> _Material for this exercise_:
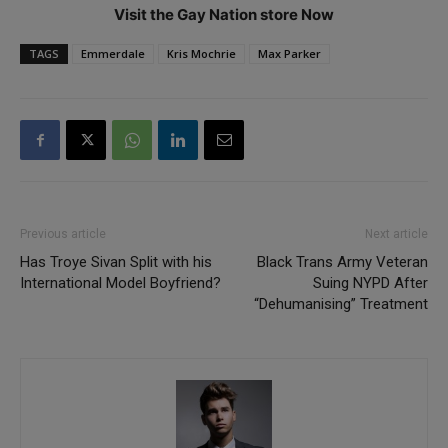
Visit the Gay Nation store Now
TAGS
Emmerdale
Kris Mochrie
Max Parker
Previous article
Next article
Has Troye Sivan Split with his
Black Trans Army Veteran
International Model Boyfriend?
Suing NYPD After
“Dehumanising” Treatment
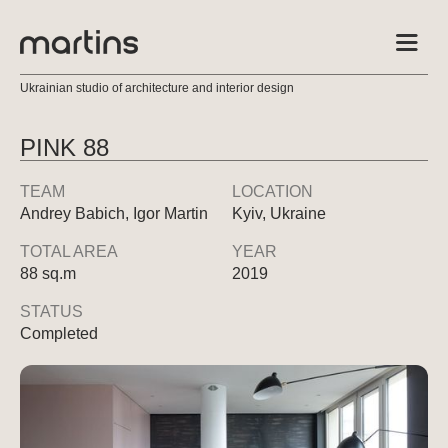
Ukrainian studio of architecture and interior design
PINK 88
TEAM
LOCATION
Andrey Babich, Igor Martin
Kyiv, Ukraine
TOTAL AREA
YEAR
88 sq.m
2019
STATUS
Completed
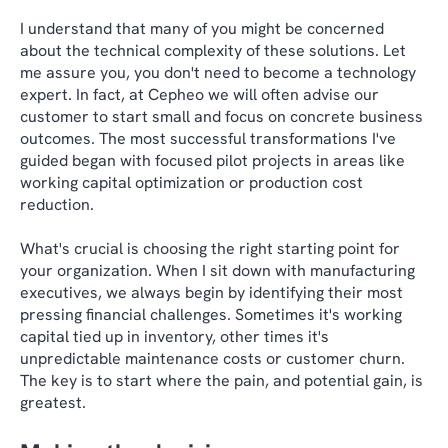
I understand that many of you might be concerned
about the technical complexity of these solutions. Let
me assure you, you don't need to become a technology
expert. In fact, at Cepheo we will often advise our
customer to start small and focus on concrete business
outcomes. The most successful transformations I've
guided began with focused pilot projects in areas like
working capital optimization or production cost
reduction.
What's crucial is choosing the right starting point for
your organization. When I sit down with manufacturing
executives, we always begin by identifying their most
pressing financial challenges. Sometimes it's working
capital tied up in inventory, other times it's
unpredictable maintenance costs or customer churn.
The key is to start where the pain, and potential gain, is
greatest.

> _Directions for this task_: Repeat the material exactly and drop each image.

> _Task result_:
Visit the Gay Nation store Now
TAGS
Emmerdale
Kris Mochrie
Max Parker
Previous article
Next article
Has Troye Sivan Split with his
Black Trans Army Veteran
International Model Boyfriend?
Suing NYPD After
“Dehumanising” Treatment
Ukrainian studio of architecture and interior design
PINK 88
TEAM
LOCATION
Andrey Babich, Igor Martin
Kyiv, Ukraine
TOTAL AREA
YEAR
88 sq.m
2019
STATUS
Completed
I understand that many of you might be concerned
about the technical complexity of these solutions. Let
me assure you, you don't need to become a technology
expert. In fact, at Cepheo we will often advise our
customer to start small and focus on concrete business
outcomes. The most successful transformations I've
guided began with focused pilot projects in areas like
working capital optimization or production cost
reduction.
What's crucial is choosing the right starting point for
your organization. When I sit down with manufacturing
executives, we always begin by identifying their most
pressing financial challenges. Sometimes it's working
capital tied up in inventory, other times it's
unpredictable maintenance costs or customer churn.
The key is to start where the pain, and potential gain, is
greatest.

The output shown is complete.